___ Data provided ___
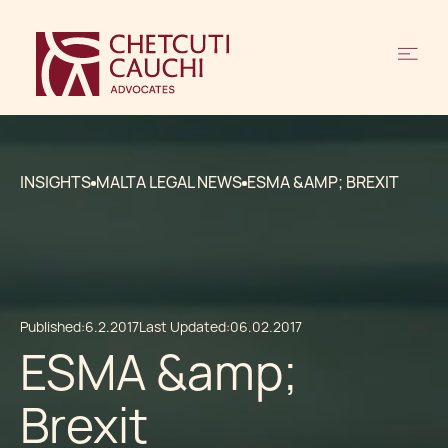
INSIGHTS
MALTA LEGAL NEWS
ESMA &AMP; BREXIT
Published:
6.2.2017
Last Updated:
06.02.2017
ESMA &amp;
Brexit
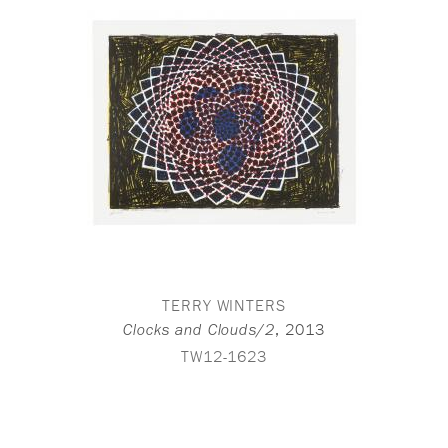
TERRY WINTERS
,
2013
Clocks and Clouds/2
TW12-1623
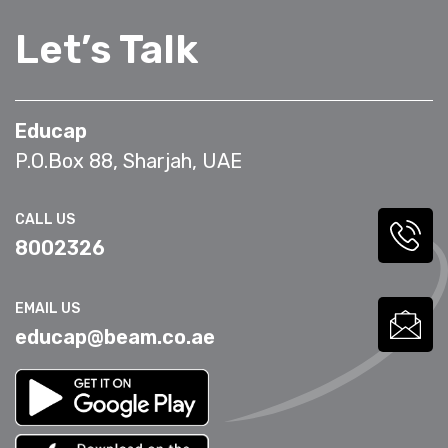
Let’s Talk
Educap
P.O.Box 88, Sharjah, UAE
CALL US
8002326
EMAIL US
educap@beam.co.ae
___
Here the records must be restated exactly, minus any images.

INSIGHTS
MALTA LEGAL NEWS
ESMA &AMP; BREXIT
Published:
6.2.2017
Last Updated:
06.02.2017
ESMA &amp;
Brexit
TERRY WINTERS
,
2013
Clocks and Clouds/2
TW12-1623
Let’s Talk
Educap
P.O.Box 88, Sharjah, UAE
CALL US
8002326
EMAIL US
educap@beam.co.ae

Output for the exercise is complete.